Boris Johnson habe sich live im TV, vor Millionen von Zuschauern, mit Corona infizieren lassen wollen. Diese und weitere brisante Aussagen soll Medienberichten zufolge Johnsons Ex-Berater, Dominic Cummings (49), in Kürze verkünden.
Am heutigen Mittwoch wird er von zwei Parlamentsausschüssen zur Krisenpolitik der Regierung zu Beginn der Corona-Pandemie befragt. Bisher deutet alles darauf hin, dass Cummings, der einst als mächtigster Mann der Downing Street galt, die stundenlange Aussage in London zum Anlass für eine Generalabrechnung mit seinem einstigen Chef und dessen Ministern nutzen will.
Lieber Tote statt Lockdown
Die Zeitung «Daily Mail» berichtete, Cummings werde Johnson persönlich für den Tod Tausender Corona-Patienten verantwortlich machen. Der Premier und seine Regierung hätten zu spät und ohne klare Linie auf die Pandemie reagiert.
Lieber nehme er in Kauf, dass sich «die Leichen zu Tausenden auftürmen», als einen weiteren Lockdown durchzusetzen, soll der Premier gesagt haben. Auch soll Johnson fünf Corona-Sitzungen des Nationalen Sicherheitsrats (Cobra) zur Pandemie verpasst haben – angeblich, weil er an einer Biografie über den legendären Dichter William Shakespeare arbeitete.

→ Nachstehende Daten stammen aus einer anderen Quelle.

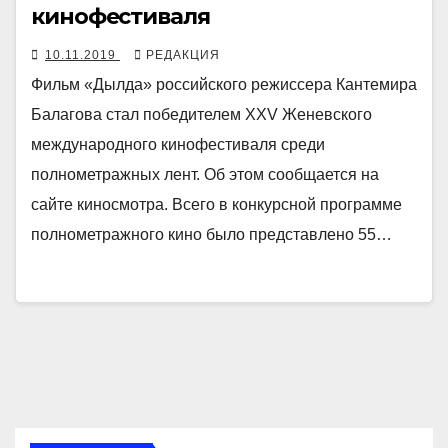
кинофестиваля
10.11.2019
РЕДАКЦИЯ
Фильм «Дылда» российского режиссера Кантемира
Балагова стал победителем ХХV Женевского
международного кинофестиваля среди
полнометражных лент. Об этом сообщается на
сайте киносмотра. Всего в конкурсной программе
полнометражного кино было представлено 55…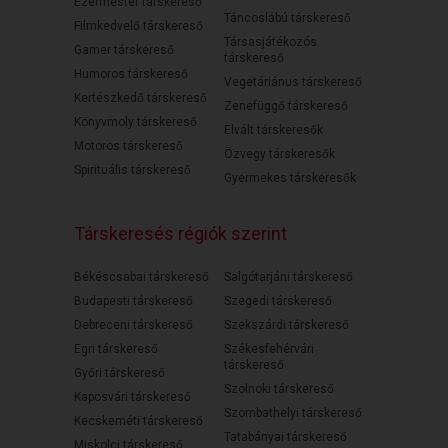
Ezermester társkereső
Táncoslábú társkereső
Filmkedvelő társkereső
Társasjátékozós
Gamer társkereső
társkereső
Humoros társkereső
Vegetáriánus társkereső
Kertészkedő társkereső
Zenefüggő társkereső
Könyvmoly társkereső
Elvált társkeresők
Motoros társkereső
Özvegy társkeresők
Spirituális társkereső
Gyermekes társkeresők
Társkeresés régiók szerint
Békéscsabai társkereső
Salgótarjáni társkereső
Budapesti társkereső
Szegedi társkereső
Debreceni társkereső
Szekszárdi társkereső
Egri társkereső
Székesfehérvári
társkereső
Győri társkereső
Szolnoki társkereső
Kaposvári társkereső
Szombathelyi társkereső
Kecskeméti társkereső
Tatabányai társkereső
Miskolci társkereső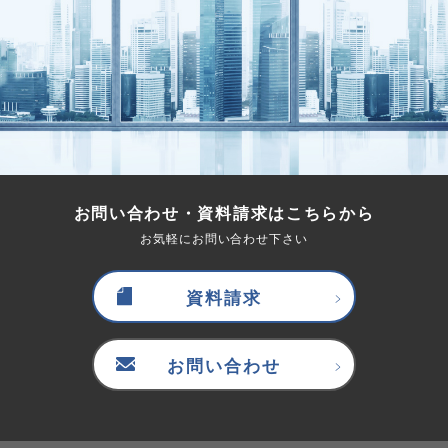
お問い合わせ・資料請求はこちらから
お気軽にお問い合わせ下さい
資料請求
お問い合わせ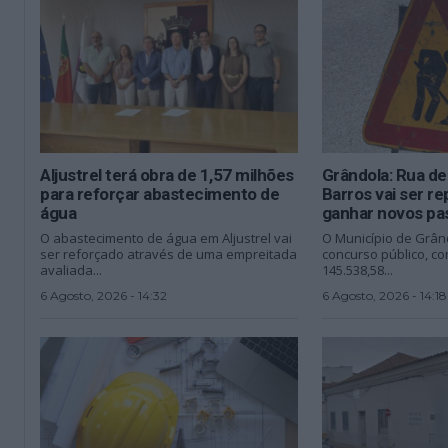
Aljustrel terá obra de 1,57 milhões
Grândola: Rua de
para reforçar abastecimento de
Barros vai ser r
água
ganhar novos pa
O abastecimento de água em Aljustrel vai
O Município de Grân
ser reforçado através de uma empreitada
concurso público, c
avaliada...
145.538,58...
6 Agosto, 2026 - 14:32
6 Agosto, 2026 - 14:18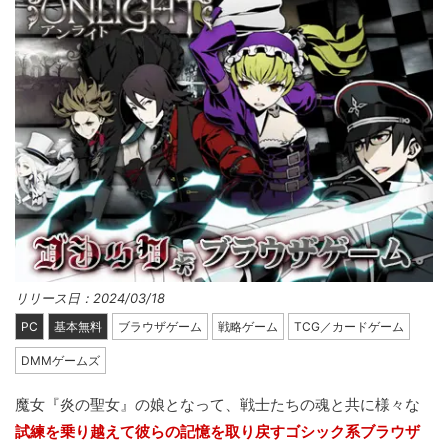
リリース日：2024/03/18
PC
基本無料
ブラウザゲーム
戦略ゲーム
TCG／カードゲーム
DMMゲームズ
魔女『炎の聖女』の娘となって、戦士たちの魂と共に様々な
試練を乗り越えて彼らの記憶を取り戻すゴシック系ブラウザ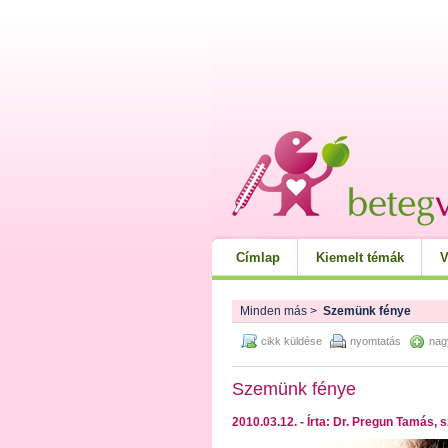
Címlap
Kiemelt témák
V
Minden más
>
Szemünk fénye
cikk küldése
nyomtatás
nag
Szemünk fénye
2010.03.12. - Írta: Dr. Pregun Ta­más, 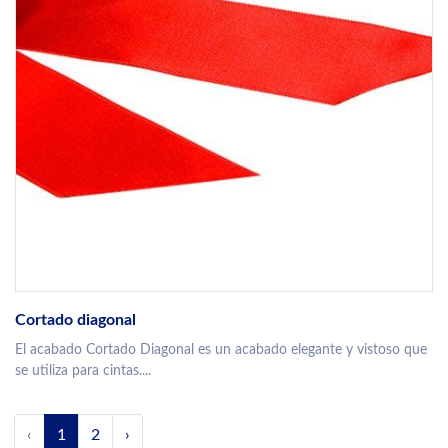
Cortado diagonal
El acabado Cortado Diagonal es un acabado elegante y vistoso que
se utiliza para cintas....
‹
1
2
›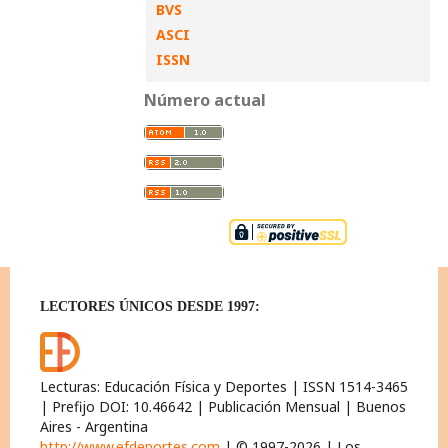
BVS
ASCI
ISSN
Número actual
LECTORES ÚNICOS DESDE 1997:
Lecturas: Educación Física y Deportes | ISSN 1514-3465
| Prefijo DOI: 10.46642 | Publicación Mensual | Buenos
Aires - Argentina
http://www.efdeportes.com
| © 1997-2026 | Los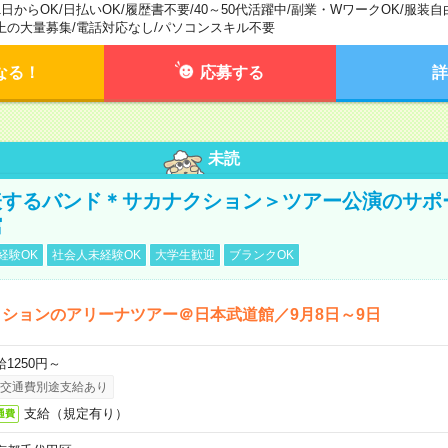
1日からOK
/
日払いOK
/
履歴書不要
/
40～50代活躍中
/
副業・WワークOK
/
服装自
上の大量募集
/
電話対応なし
/
パソコンスキル不要
なる！
応募する
詳
未読
表するバンド＊サカナクション＞ツアー公演のサポ
館
経験OK
社会人未経験OK
大学生歓迎
ブランクOK
ションのアリーナツアー＠日本武道館／9月8日～9日
給1250円～
交通費別途支給あり
支給（規定有り）
通費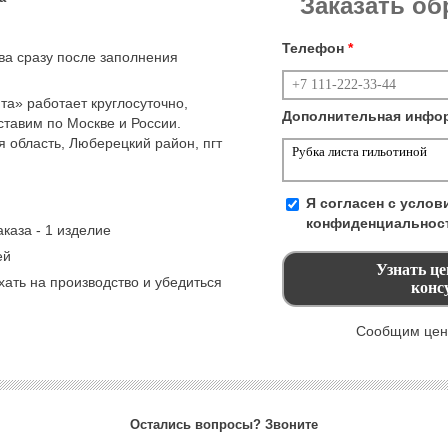
Заказать о
Телефон
*
тва сразу после заполнения
а» работает круглосуточно,
Дополнительная инфо
тавим по Москве и России.
 область, Люберецкий район, пгт
Я согласен с усло
конфиденциальнос
каза - 1 изделие
ей
ать на производство и убедиться
Сообщим цену
Остались вопросы? Звоните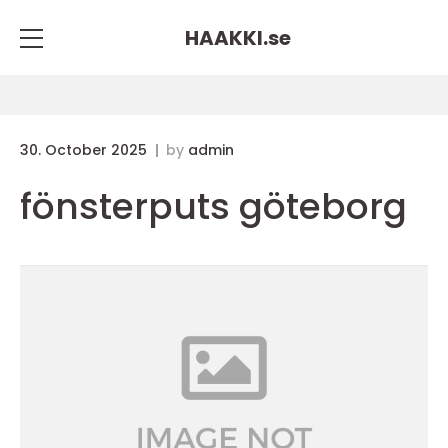
HAAKKI.
se
30. October 2025
by
admin
fönsterputs göteborg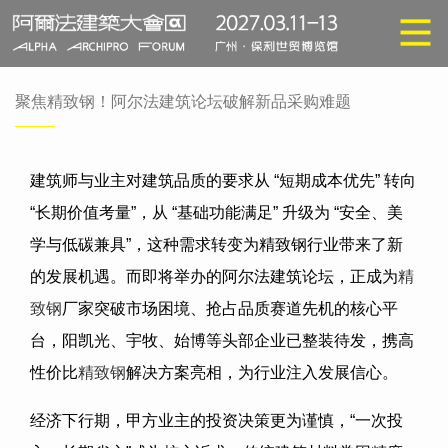
聚焦精致钢！阿尔法建筑论坛破解新品采购难题
建筑师与业主对建筑品质的要求从 “短期成本优先” 转向
“长期价值考量”，从 “基础功能满足” 升级为 “安全、美
学与低碳兼具”，这种需求转变为精致钢行业带来了新
的发展机遇。而即将举办的阿尔法建筑论坛，正成为
精
致钢
厂家突破市场困境、抢占品质赛道先机的核心平
台，阳凯光、宇牧、始博等头部企业已整装待发，携高
性价比
精致钢
解决方案亮相，为行业注入发展信心。
经济下行期，甲方业主的投资决策更为谨慎，“一次投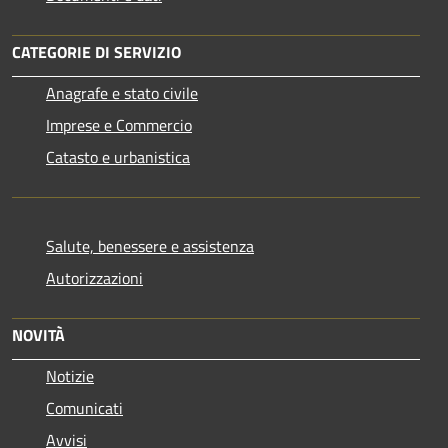
CATEGORIE DI SERVIZIO
Anagrafe e stato civile
Imprese e Commercio
Catasto e urbanistica
Salute, benessere e assistenza
Autorizzazioni
NOVITÀ
Notizie
Comunicati
Avvisi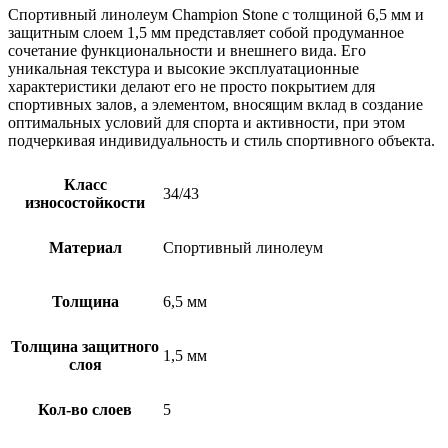
Спортивный линолеум Champion Stone с толщиной 6,5 мм и
защитным слоем 1,5 мм представляет собой продуманное
сочетание функциональности и внешнего вида. Его
уникальная текстура и высокие эксплуатационные
характеристики делают его не просто покрытием для
спортивных залов, а элементом, вносящим вклад в создание
оптимальных условий для спорта и активности, при этом
подчеркивая индивидуальность и стиль спортивного объекта.
Класс
34/43
износостойкости
Материал
Спортивный линолеум
Толщина
6,5 мм
Толщина защитного
1,5 мм
слоя
Кол-во слоев
5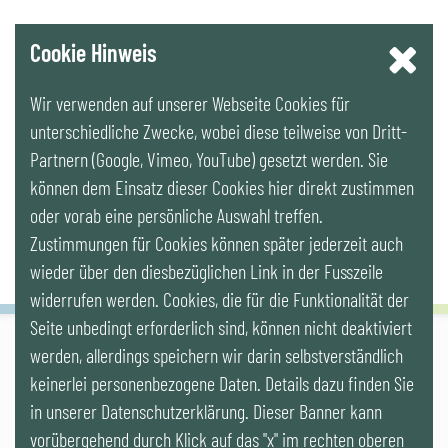
YouTube
Cookie Hinweis
Wir verwenden auf unserer Webseite Cookies für
LinkedIn
unterschiedliche Zwecke, wobei diese teilweise von Dritt-
Partnern (Google, Vimeo, YouTube) gesetzt werden. Sie
Newsletter
können dem Einsatz dieser Cookies hier direkt zustimmen
oder vorab eine persönliche Auswahl treffen.
Zustimmungen für Cookies können später jederzeit auch
wieder über den diesbezüglichen Link in der Fusszeile
widerrufen werden. Cookies, die für die Funktionalität der
Seite unbedingt erforderlich sind, können nicht deaktiviert
werden, allerdings speichern wir darin selbstverständlich
IG LEBENSZYKLUS BAU
keinerlei personenbezogene Daten. Details dazu finden Sie
Wipplingerstr. 10/Top 9, Stoß im Himmel, A-1010 Wien
office@ig-lebenszyklus.at
in unserer Datenschutzerklärung. Dieser Banner kann
vorübergehend durch Klick auf das "x" im rechten oberen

Auch soll Johnson – bevor er sich selbst mit dem Virus angesteckt hatte – von «Kung Flu» gesprochen haben. Genauso nannte auch Donald Trump die Krankheit. Die Absicht, sich im Fernsehen damit infizieren zu lassen, habe der Premier geäussert, um «den Leuten zu zeigen, dass es nichts ist, wovor man Angst haben müsse», so Cummings. Ebenfalls soll Johnson gesagt haben, dass Covid-19 «nur 80-Jährige tötet».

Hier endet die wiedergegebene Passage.